Former mayor of Luton awarded MBE for leadership during Covid pandemic
Cllr Maria Lovell, 58, has been recognised for her "outstanding" leadership during the worst months of the coronavirus outbreak in Luton
A resident of Luton for over three decades, she has made a long and constant contribution to the town through her community and charity work.
She is also the first woman of Ghanian descent to be elected to the local authority.
Speaking to Luton News, Cllr Lovell said: "It's wonderful, it was so nice. I was shocked when I received the initial email because it was the first inkling I'd had that something like this was happening in the background.
"I had to read the email three times before it sunk in!
"My heart is in the community and working to promote our town. Despite the negatives, it's a very good place to live and the community spirit here is second to none.
"The timing has just been perfect."
Cllr Lovell's investiture as mayor of Luton took place in September 2020 in an online ceremony in unexpected circumstances.

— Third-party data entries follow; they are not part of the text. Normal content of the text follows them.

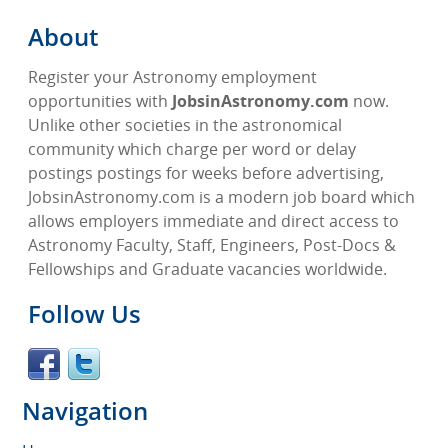
About
Register your Astronomy employment
opportunities with
JobsinAstronomy.com
now.
Unlike other societies in the astronomical
community which charge per word or delay
postings postings for weeks before advertising,
JobsinAstronomy.com is a modern job board which
allows employers immediate and direct access to
Astronomy Faculty, Staff, Engineers, Post-Docs &
Fellowships and Graduate vacancies worldwide.
Follow Us
Navigation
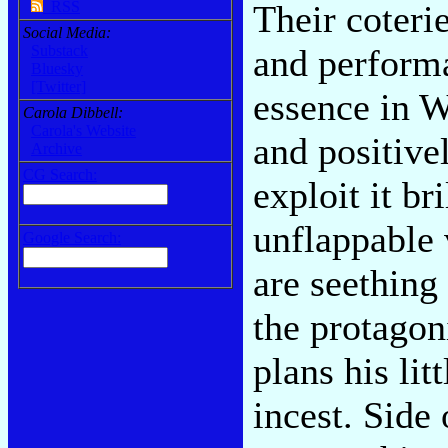
Their coteri
RSS
Social Media:
and performa
Substack
Bluesky
[Twitter]
essence in W
Carola Dibbell:
Carola's Website
and positive
Archive
CG Search:
exploit it br
unflappable 
Google Search:
are seething
the protagon
plans his lit
incest. Side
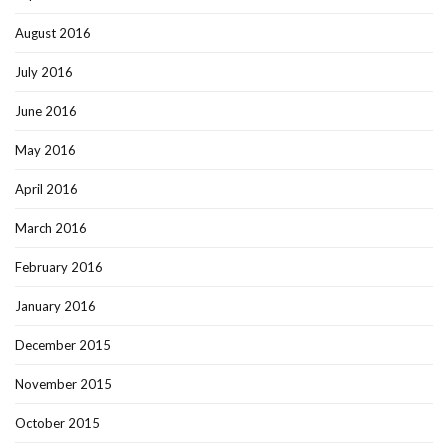
August 2016
July 2016
June 2016
May 2016
April 2016
March 2016
February 2016
January 2016
December 2015
November 2015
October 2015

The previous mayor, had resigned after breaking Covid guidelines by attending a garden party with two other Labour councillors, attracting negative headlines and anger from residents.

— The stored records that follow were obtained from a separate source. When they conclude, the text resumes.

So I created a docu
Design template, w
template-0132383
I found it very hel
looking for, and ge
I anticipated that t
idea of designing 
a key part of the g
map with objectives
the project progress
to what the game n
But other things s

"It was a difficult time, when that happened," said Cllr Lovell.
"I remember having that phone call and my life changed quite dramatically.

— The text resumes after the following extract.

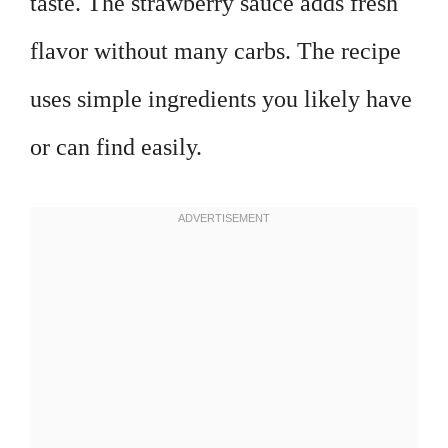
taste. The strawberry sauce adds fresh
flavor without many carbs. The recipe
uses simple ingredients you likely have
or can find easily.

"At the time, I'd been a councillor for less than three years and I felt I was still finding my feet.
"There was a lot of trust that we needed to gain back from the community and they're the people who we serve as leaders in the town.
"I dug deep into everything I'd done before and tried to make use of my experiences as a community leader. I've lived in Luton for 30 years and I'd had engagements with most parts of the town through my charity.
"It was a difficult year and there was no rule book to follow because we had not had a pandemic in this country in over a century."
During the Covid-19 pandemic, Cllr Lovell les several initiatives including support to the local foster care campaign.
Working with the organisation she founded in 2006, the Ghana Society, she also supported the elderly, vulnerable families, hostels and care home staff in Luton.
She has also worked with charities and helped distribute nearly £5,000 worth of food parcels.
Since 2017, she has partnered with World Child Cancer to fundraise more than £874,444 in 2019 to support child cancer and also raise awareness especially in rural towns in Ghana so children do not die unnecessarily.
Cllr Lovell is also a strong advocate of women's rights and she launched the Luton Women’s Network in March 2020, during which time she called on participants to champion the cause of human rights, challenge stereotypes and celebrate diversity.
She has also hosted the Annual Kente Festival since 2015. Kente is a traditional and symbolic Ghanaian cloth made up of interwoven cloth strips
Cllr Lovell's year as mayor ended in May, at which time Cllr Mahmood Hussain was appointed the new mayor.
Asked about what lessons had been learnt during the pandemic, Cllr Lovell said: "I would say that the truth mattered. Information sharing was key and making sure people were aware of the good and the bad events as they were happening.
"But however bad things seem, we are where we are and strong leadership means giving hope to the community.
"We were at a point where everyone's mental health was taxed, but with the right support and encouragement we came through it.
"This was an awful situation, but I believe Luton came out of it brilliantly and our communities are stronger and more focused on the issues that matter than ever.
"That is one thing I will take with me and I feel privileged to have seen it firsthand as mayor."